Possibly at home nodding agreement to Rush Limbaugh and Glenn Beck on the made-in-China radio.

The most annoying and least informative radio ad this election season featured a very small and inarticulate rent-a-mob chanting something that sounded like “Waterboard Texas!  Phluf-Phluf-Phloo!”  Really.  And after an individual said something about Texas needing more water, the occupy-a-mob again bayed “Waterboard Texas!  Phluf-Phluf-Phloo!  Waterboard Texas!  Phluf-Phluf-Phloo!” 

Upon examining the ballot I opined that the aforegarbled “Phloo” was probably an allusion to Proposition (or “prop,” as we political sophisticates like to say) 2 on the ballot, which did indeed refer to water, but which was unclear as to purpose of the allusion.  Would voting for this amendment causeth the gentle rain to falleth from the empty skyeth?  Since the wording was unhelpful, and the radio ad was both unhelpful and annoying, I voted against the amendment.

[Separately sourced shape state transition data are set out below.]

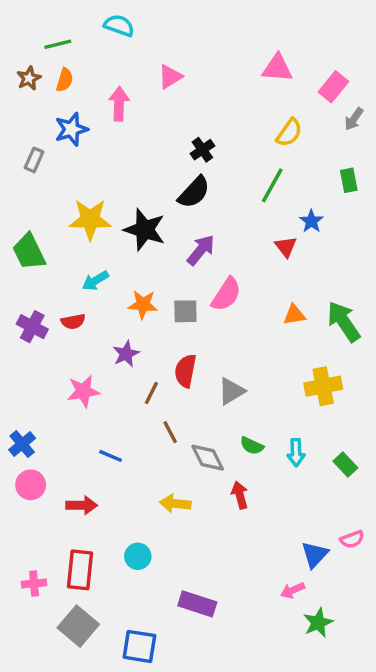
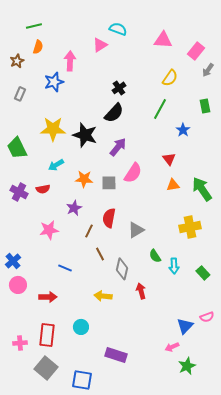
cyan semicircle: (119, 26) -> (118, 29), moved
brown star: (29, 78) -> (17, 61), moved
blue star: (71, 129) -> (54, 82), moved
red triangle: (286, 247) -> (169, 159), moved
green semicircle: (252, 446) -> (155, 256), moved, turned 32
gray diamond: (208, 458) -> (122, 269), turned 40

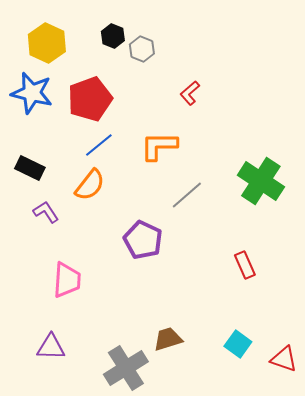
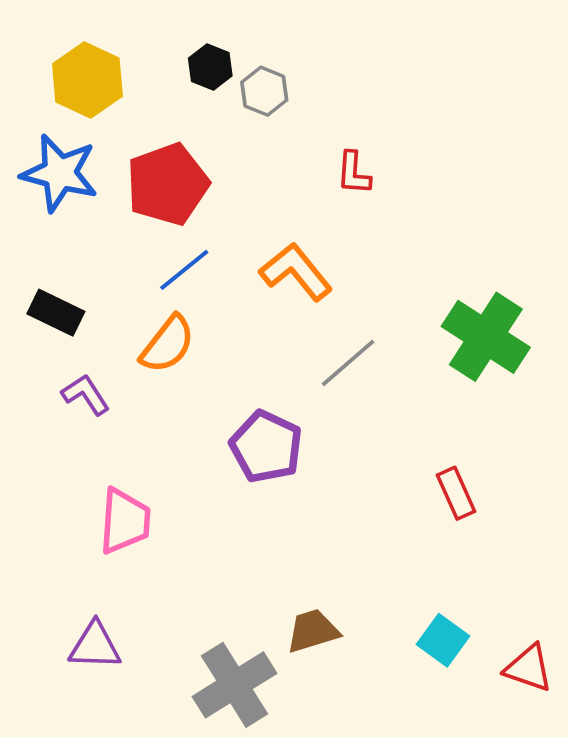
red L-shape: (190, 93) -> (354, 173), turned -45
orange L-shape: (159, 146) -> (296, 272), turned 51

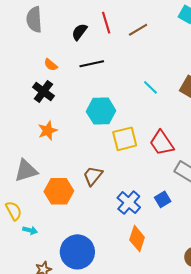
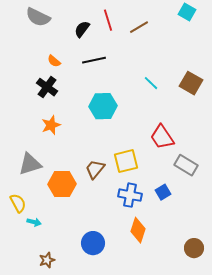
gray semicircle: (34, 20) -> (38, 17), turned -60
yellow square: (125, 139) -> (126, 161), moved
blue cross: (129, 203) -> (130, 195), turned -30
blue circle: (77, 252) -> (93, 243), moved, size x0.7

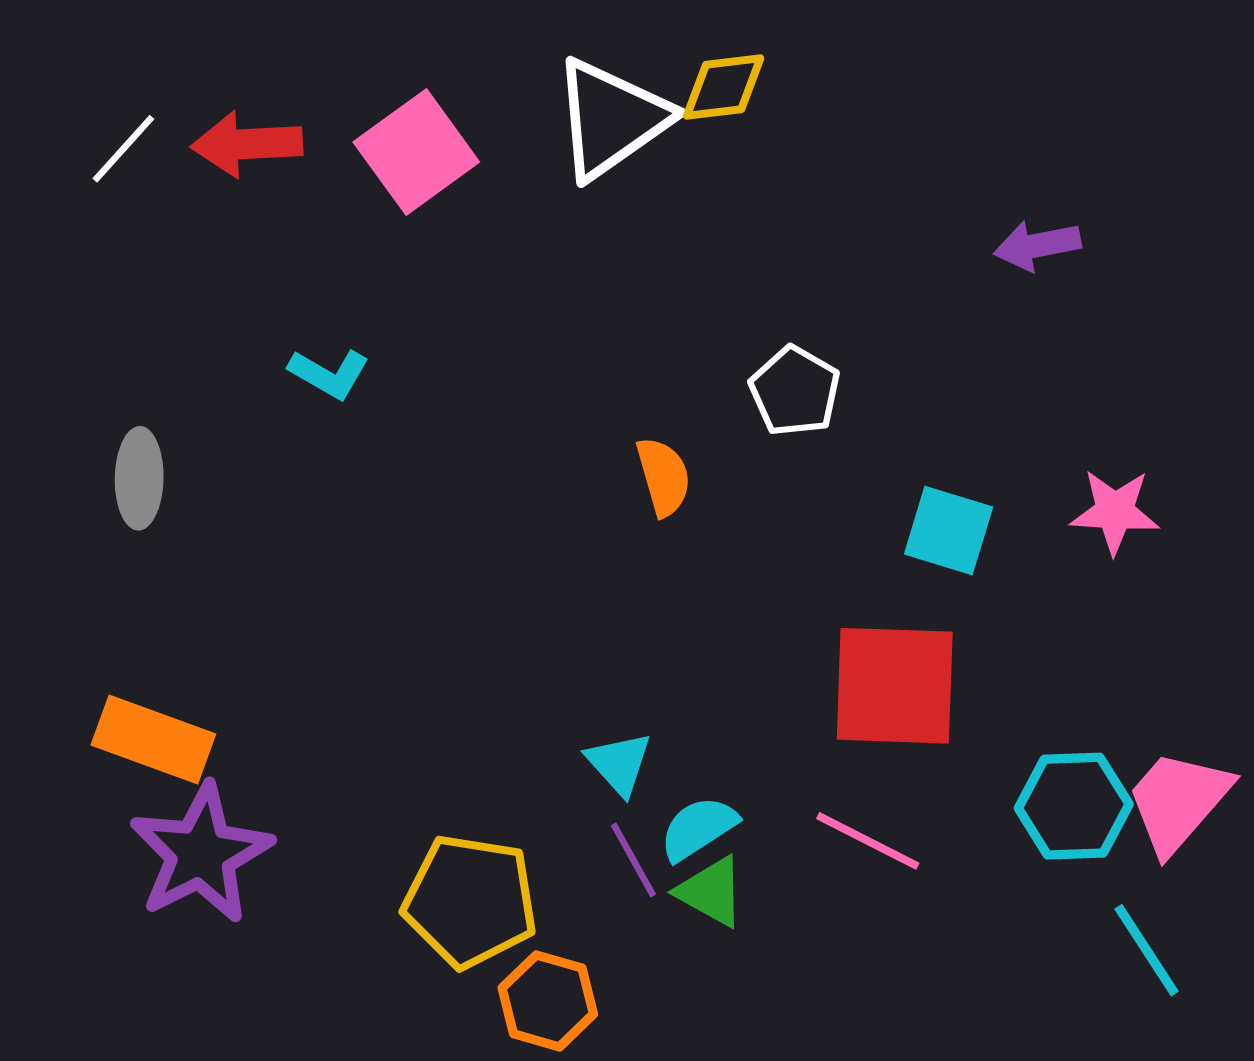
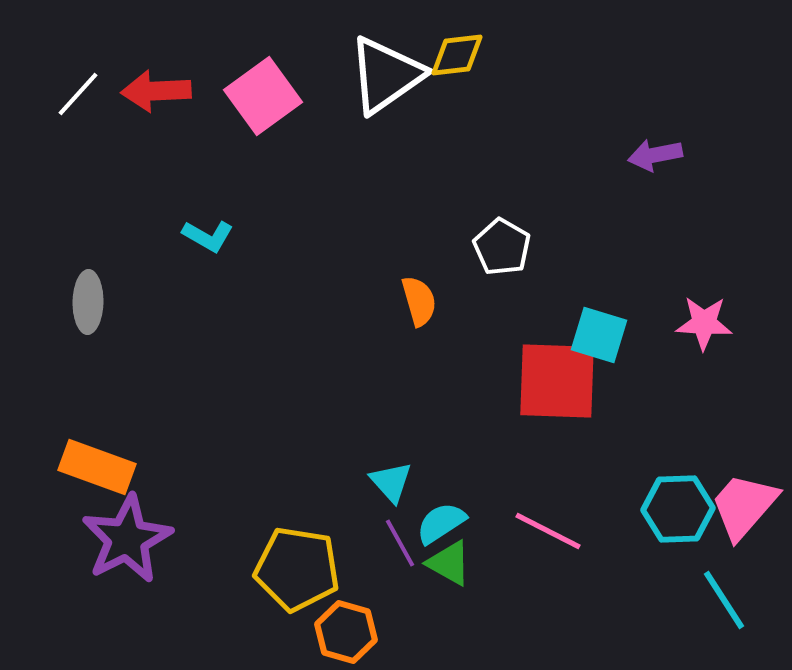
red square: (895, 686) -> (557, 381), moved

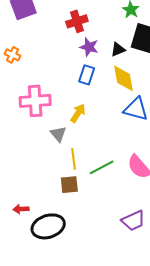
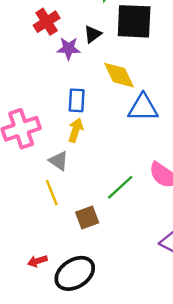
black triangle: (118, 49) -> (93, 34), moved
blue rectangle: (87, 75) -> (77, 100), moved
yellow line: (73, 159) -> (52, 193), moved

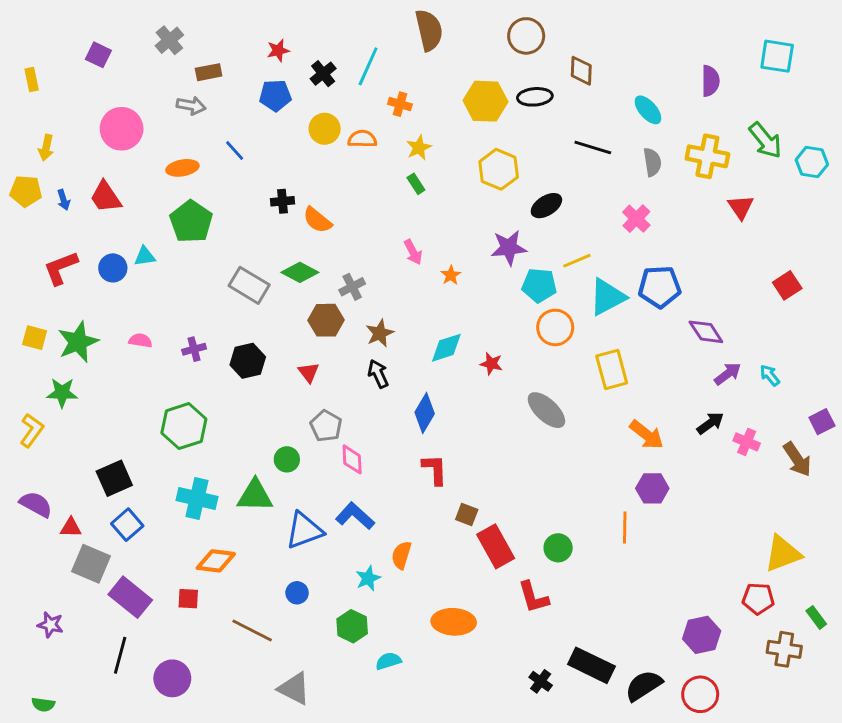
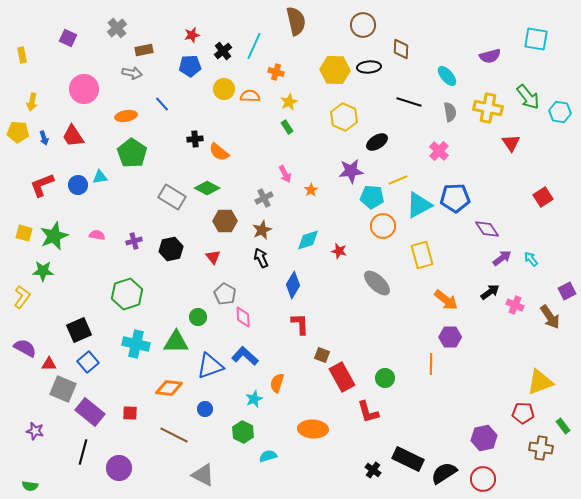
purple semicircle: (710, 81) -> (490, 56), turned 75
gray cross: (352, 287) -> (264, 198), moved
orange diamond: (216, 561) -> (169, 388), moved

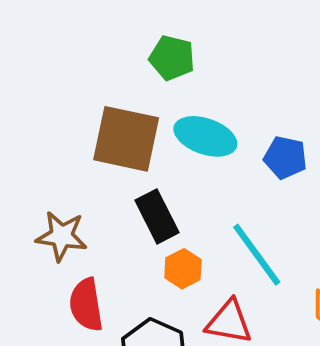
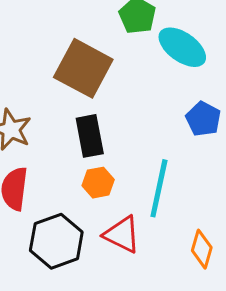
cyan ellipse: (205, 136) -> (182, 47), moved
cyan line: (257, 255) -> (159, 188), turned 32

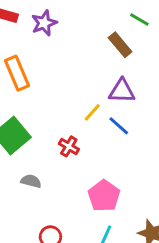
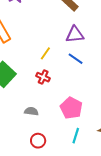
yellow line: (92, 112) -> (45, 53), moved
gray semicircle: (31, 181) -> (31, 111), moved

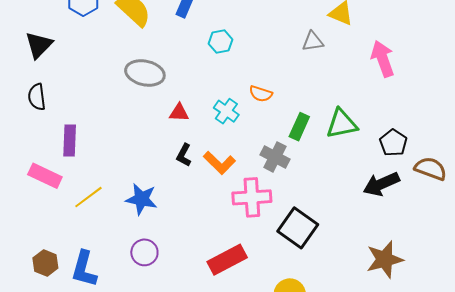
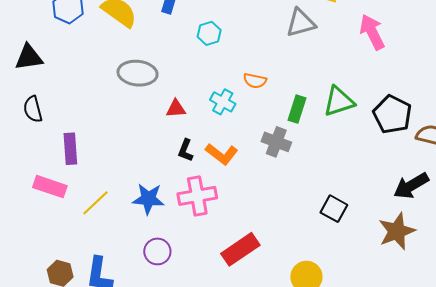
gray triangle: (313, 41) -> (301, 23), size x1.4
black triangle: (39, 45) -> (29, 57), turned 44
black pentagon: (393, 143) -> (392, 114), size x1.4
black arrow: (381, 184) -> (411, 186), moved
pink cross: (252, 197) -> (197, 196), moved
black square: (298, 228) -> (334, 209), moved, size x0.7

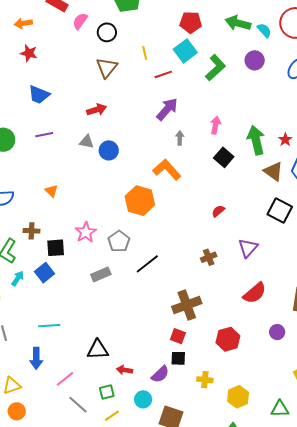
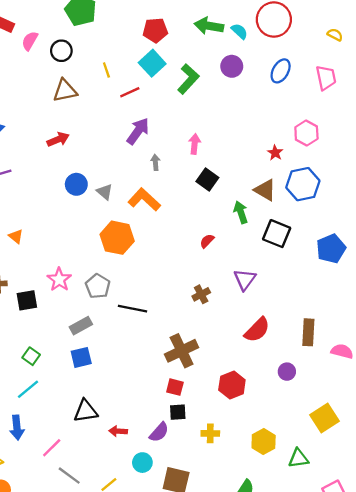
brown triangle: (107, 68) -> (65, 91), turned 45
green arrow: (256, 140) -> (241, 212), moved, size x0.7
gray triangle: (87, 142) -> (105, 192), moved, turned 35
black line: (147, 264) -> (132, 309), turned 55
blue square: (45, 273) -> (81, 357), moved, turned 30
cyan line: (49, 326) -> (28, 389), turned -30
green square: (107, 392) -> (31, 356), moved, turned -35
yellow hexagon: (238, 397) -> (264, 442), moved

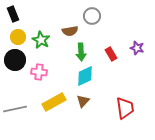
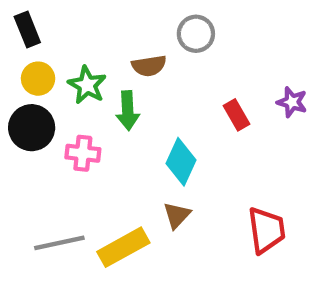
green arrow: (81, 52) -> (128, 111), moved
cyan diamond: (85, 76) -> (181, 162), turned -40
yellow rectangle: (54, 102) -> (123, 247), moved
gray line: (15, 109) -> (59, 243), moved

What genius thought that four or five Occupy-rejects mumbling a chant would constitute (as it were) a rational argument for a constitutional amendment?

In the event, Proposition (proposition – doesn’t sound quite nice, does it?) 2 won by a few percentage points, suggesting that two or three other folks in Texas also voted.

Given that certain elements in our bureaucracies have on occasion disallowed the ballots of our young men and women serving overseas, our domestic failure to vote is not simply a failure to observe an abstract principle.  A failure to vote lets down the young people protecting our right to vote.  Serving in the military often means loneliness, separation from the soldier’s loved ones; voting should never be a matter of isolation.